Fetching the same file as CSV can be done as follows:
companies = requests.get(
"https://api.enin.ai/datasets/v1/dataset/company?limit=3&file_type=csv",
auth=auth,
).content.decode()
print(companies)
... which prints:
uuid,name,org_nr,update_timestamp,insert_timestamp,org_nr_schema
14d39ef2-d1a1-46b9-8571-440d23dbb6d0,EIENDOMSMEGLER 1 HEDMARK EIENDOM AS AVD GJØVIK,9721507 ...
b5b222fa-a9fe-4c04-bc9f-c9a9f9c32f44,SPAREBANKEN SOGN OG FJORDANE AVD FLORØ,973167529,2019- ...
59866d11-405e-44f2-9c70-f6345b2c9e4f,Unknown Name,927822334,2018-10-16 12:33:39.528266+00,2 ...
When fetching composites things change slightly. With a composite you will notice that the entries are nested one level deeper.

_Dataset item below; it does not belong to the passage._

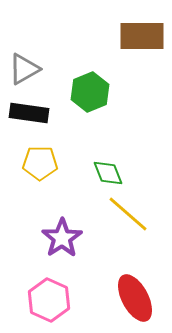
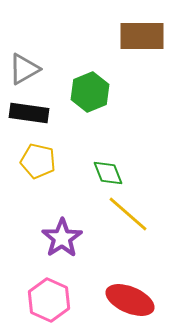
yellow pentagon: moved 2 px left, 2 px up; rotated 12 degrees clockwise
red ellipse: moved 5 px left, 2 px down; rotated 39 degrees counterclockwise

The JSON objects are nested one more level, and the CSV field names uses dot notation the indicate deeper structures.
Let's fetch the JSON version of CompanyCompositeEntity
:
company_composites = requests.get(
"https://api.enin.ai/datasets/v1/dataset/company-composite?limit=3",
auth=auth,
).json()
print_obj(company_composites)
This will give quite a huge object:
[
{
"company": {
"insert_timestamp": "2018-04-27T16:33:37.237567+00:00",
"name": "AMUND BROMSTAD",
"org_nr": "991665595",
"org_nr_schema": "NO",
"update_timestamp": "2019-04-23T00:37:00.033835+00:00",
"uuid": "000004ff-c89f-405d-b8dc-fcc1bc293019"
},
"organization_type": {
"insert_timestamp": "2018-05-16T13:36:29.145604+00:00",
"org_nr_schema": "NO",
"organization_type_code": "FLI",
"organization_type_description": "Forening/lag/innretning",
"update_timestamp": "2020-05-11T05:18:02.127477+00:00",
"uuid": "dbccefba-f227-568d-9933-7084395aba98"
},
"company_affiliation_accountant": { ...},
"company_affiliation_auditor": { ... },
"company_affiliation_type_accountant": { ... },
"company_affiliation_type_auditor": { ... },
"company_details": { ... },
"company_location_business_address": { ... },
"company_nace_code_primary": { ... },
"company_nace_code_secondary": { ... },
"company_nace_code_tertiary": { ... },
"geo_location_business_address": { ... },
"nace_code_primary": { ... },
"nace_code_secondary": { ... },
"nace_code_tertiary": { ... }
{
"company": {
"name": "SYKKYLVEN GATEBILKLUBB",
...
The same query with file_type=csv
as follows:
company_composites = requests.get(
"https://api.enin.ai/datasets/v1/dataset/company-composite?limit=3&file_type=csv",
auth=auth,
).content.decode()
print(company_composites)
... you will get:
company.uuid,company.name,company.org_nr,company.update_timestamp,company.insert_timestamp, ...
000004ff-c89f-405d-b8dc-fcc1bc293019,AMUND BROMSTAD,991665595,2019-04-23 00:37:00.033835+00 ...
0000075d-9a33-4d17-be6f-3adda98ebcae,SYKKYLVEN GATEBILKLUBB,912801535,2020-05-11 05:16:45.9 ...
00000d51-acaf-4db6-be73-13c727a57f9d,MOLIN MASKIN & TRANSPORT MARIUS TOBIASSEN,913966082,20 ...
Notice how company.uuid
is nested using dot notation. This is will
be relevant later when we select fields, and filter on field data.